↓

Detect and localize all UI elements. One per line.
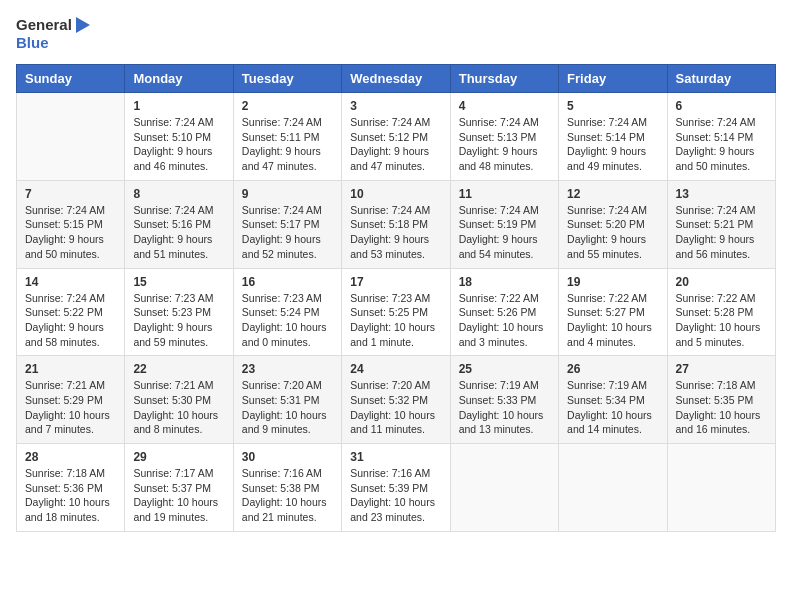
day-number: 24 (350, 362, 441, 376)
day-number: 18 (459, 275, 550, 289)
day-number: 4 (459, 99, 550, 113)
calendar-cell: 20Sunrise: 7:22 AM Sunset: 5:28 PM Dayli… (667, 268, 775, 356)
weekday-header-row: SundayMondayTuesdayWednesdayThursdayFrid… (17, 65, 776, 93)
weekday-header-thursday: Thursday (450, 65, 558, 93)
day-number: 22 (133, 362, 224, 376)
weekday-header-tuesday: Tuesday (233, 65, 341, 93)
day-number: 10 (350, 187, 441, 201)
day-info: Sunrise: 7:24 AM Sunset: 5:18 PM Dayligh… (350, 203, 441, 262)
day-info: Sunrise: 7:24 AM Sunset: 5:21 PM Dayligh… (676, 203, 767, 262)
calendar-cell: 6Sunrise: 7:24 AM Sunset: 5:14 PM Daylig… (667, 93, 775, 181)
page-header: General Blue (16, 16, 776, 52)
calendar-cell: 18Sunrise: 7:22 AM Sunset: 5:26 PM Dayli… (450, 268, 558, 356)
day-number: 6 (676, 99, 767, 113)
day-number: 8 (133, 187, 224, 201)
calendar-cell: 25Sunrise: 7:19 AM Sunset: 5:33 PM Dayli… (450, 356, 558, 444)
calendar-cell: 3Sunrise: 7:24 AM Sunset: 5:12 PM Daylig… (342, 93, 450, 181)
day-number: 9 (242, 187, 333, 201)
day-info: Sunrise: 7:22 AM Sunset: 5:27 PM Dayligh… (567, 291, 658, 350)
calendar-cell: 4Sunrise: 7:24 AM Sunset: 5:13 PM Daylig… (450, 93, 558, 181)
logo-general-text: General (16, 16, 72, 34)
calendar-cell: 19Sunrise: 7:22 AM Sunset: 5:27 PM Dayli… (559, 268, 667, 356)
logo: General Blue (16, 16, 90, 52)
calendar-cell: 14Sunrise: 7:24 AM Sunset: 5:22 PM Dayli… (17, 268, 125, 356)
week-row-3: 21Sunrise: 7:21 AM Sunset: 5:29 PM Dayli… (17, 356, 776, 444)
day-info: Sunrise: 7:24 AM Sunset: 5:15 PM Dayligh… (25, 203, 116, 262)
day-info: Sunrise: 7:17 AM Sunset: 5:37 PM Dayligh… (133, 466, 224, 525)
day-number: 12 (567, 187, 658, 201)
week-row-4: 28Sunrise: 7:18 AM Sunset: 5:36 PM Dayli… (17, 444, 776, 532)
day-number: 19 (567, 275, 658, 289)
day-number: 16 (242, 275, 333, 289)
day-info: Sunrise: 7:21 AM Sunset: 5:29 PM Dayligh… (25, 378, 116, 437)
week-row-1: 7Sunrise: 7:24 AM Sunset: 5:15 PM Daylig… (17, 180, 776, 268)
calendar-cell: 28Sunrise: 7:18 AM Sunset: 5:36 PM Dayli… (17, 444, 125, 532)
calendar-cell (667, 444, 775, 532)
calendar-cell: 24Sunrise: 7:20 AM Sunset: 5:32 PM Dayli… (342, 356, 450, 444)
day-info: Sunrise: 7:20 AM Sunset: 5:31 PM Dayligh… (242, 378, 333, 437)
calendar-cell: 13Sunrise: 7:24 AM Sunset: 5:21 PM Dayli… (667, 180, 775, 268)
calendar-cell: 2Sunrise: 7:24 AM Sunset: 5:11 PM Daylig… (233, 93, 341, 181)
day-number: 7 (25, 187, 116, 201)
day-info: Sunrise: 7:18 AM Sunset: 5:35 PM Dayligh… (676, 378, 767, 437)
day-number: 25 (459, 362, 550, 376)
calendar-cell: 16Sunrise: 7:23 AM Sunset: 5:24 PM Dayli… (233, 268, 341, 356)
day-number: 28 (25, 450, 116, 464)
calendar-cell: 1Sunrise: 7:24 AM Sunset: 5:10 PM Daylig… (125, 93, 233, 181)
calendar-cell: 30Sunrise: 7:16 AM Sunset: 5:38 PM Dayli… (233, 444, 341, 532)
day-number: 27 (676, 362, 767, 376)
calendar-cell: 29Sunrise: 7:17 AM Sunset: 5:37 PM Dayli… (125, 444, 233, 532)
calendar-cell (450, 444, 558, 532)
day-number: 31 (350, 450, 441, 464)
weekday-header-monday: Monday (125, 65, 233, 93)
calendar-cell: 15Sunrise: 7:23 AM Sunset: 5:23 PM Dayli… (125, 268, 233, 356)
logo-text-block: General Blue (16, 16, 90, 52)
day-info: Sunrise: 7:20 AM Sunset: 5:32 PM Dayligh… (350, 378, 441, 437)
day-info: Sunrise: 7:23 AM Sunset: 5:25 PM Dayligh… (350, 291, 441, 350)
calendar-cell: 22Sunrise: 7:21 AM Sunset: 5:30 PM Dayli… (125, 356, 233, 444)
week-row-2: 14Sunrise: 7:24 AM Sunset: 5:22 PM Dayli… (17, 268, 776, 356)
day-number: 26 (567, 362, 658, 376)
calendar-cell: 21Sunrise: 7:21 AM Sunset: 5:29 PM Dayli… (17, 356, 125, 444)
day-info: Sunrise: 7:22 AM Sunset: 5:26 PM Dayligh… (459, 291, 550, 350)
calendar-cell: 31Sunrise: 7:16 AM Sunset: 5:39 PM Dayli… (342, 444, 450, 532)
day-info: Sunrise: 7:24 AM Sunset: 5:20 PM Dayligh… (567, 203, 658, 262)
day-number: 2 (242, 99, 333, 113)
weekday-header-saturday: Saturday (667, 65, 775, 93)
day-info: Sunrise: 7:24 AM Sunset: 5:10 PM Dayligh… (133, 115, 224, 174)
logo-arrow-icon (76, 17, 90, 33)
day-info: Sunrise: 7:22 AM Sunset: 5:28 PM Dayligh… (676, 291, 767, 350)
day-info: Sunrise: 7:24 AM Sunset: 5:12 PM Dayligh… (350, 115, 441, 174)
day-info: Sunrise: 7:23 AM Sunset: 5:23 PM Dayligh… (133, 291, 224, 350)
day-info: Sunrise: 7:24 AM Sunset: 5:17 PM Dayligh… (242, 203, 333, 262)
calendar-cell (559, 444, 667, 532)
weekday-header-sunday: Sunday (17, 65, 125, 93)
calendar-cell (17, 93, 125, 181)
calendar-cell: 10Sunrise: 7:24 AM Sunset: 5:18 PM Dayli… (342, 180, 450, 268)
day-number: 21 (25, 362, 116, 376)
week-row-0: 1Sunrise: 7:24 AM Sunset: 5:10 PM Daylig… (17, 93, 776, 181)
day-info: Sunrise: 7:19 AM Sunset: 5:33 PM Dayligh… (459, 378, 550, 437)
day-number: 1 (133, 99, 224, 113)
day-info: Sunrise: 7:24 AM Sunset: 5:19 PM Dayligh… (459, 203, 550, 262)
day-info: Sunrise: 7:24 AM Sunset: 5:16 PM Dayligh… (133, 203, 224, 262)
calendar-cell: 8Sunrise: 7:24 AM Sunset: 5:16 PM Daylig… (125, 180, 233, 268)
calendar-cell: 23Sunrise: 7:20 AM Sunset: 5:31 PM Dayli… (233, 356, 341, 444)
day-number: 30 (242, 450, 333, 464)
day-number: 5 (567, 99, 658, 113)
day-info: Sunrise: 7:19 AM Sunset: 5:34 PM Dayligh… (567, 378, 658, 437)
calendar-table: SundayMondayTuesdayWednesdayThursdayFrid… (16, 64, 776, 532)
calendar-cell: 27Sunrise: 7:18 AM Sunset: 5:35 PM Dayli… (667, 356, 775, 444)
day-info: Sunrise: 7:24 AM Sunset: 5:14 PM Dayligh… (567, 115, 658, 174)
day-number: 13 (676, 187, 767, 201)
calendar-cell: 7Sunrise: 7:24 AM Sunset: 5:15 PM Daylig… (17, 180, 125, 268)
day-info: Sunrise: 7:16 AM Sunset: 5:39 PM Dayligh… (350, 466, 441, 525)
day-number: 11 (459, 187, 550, 201)
calendar-cell: 12Sunrise: 7:24 AM Sunset: 5:20 PM Dayli… (559, 180, 667, 268)
day-number: 23 (242, 362, 333, 376)
day-info: Sunrise: 7:24 AM Sunset: 5:13 PM Dayligh… (459, 115, 550, 174)
day-info: Sunrise: 7:24 AM Sunset: 5:22 PM Dayligh… (25, 291, 116, 350)
weekday-header-wednesday: Wednesday (342, 65, 450, 93)
calendar-cell: 11Sunrise: 7:24 AM Sunset: 5:19 PM Dayli… (450, 180, 558, 268)
calendar-cell: 26Sunrise: 7:19 AM Sunset: 5:34 PM Dayli… (559, 356, 667, 444)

↑

Instructions for the task — If a line in the records holds the string "General", copy it.

Problem solution —
page-header: General Blue (16, 16, 776, 52)
logo-general-text: General (16, 16, 72, 34)
logo: General Blue (16, 16, 90, 52)
logo-text-block: General Blue (16, 16, 90, 52)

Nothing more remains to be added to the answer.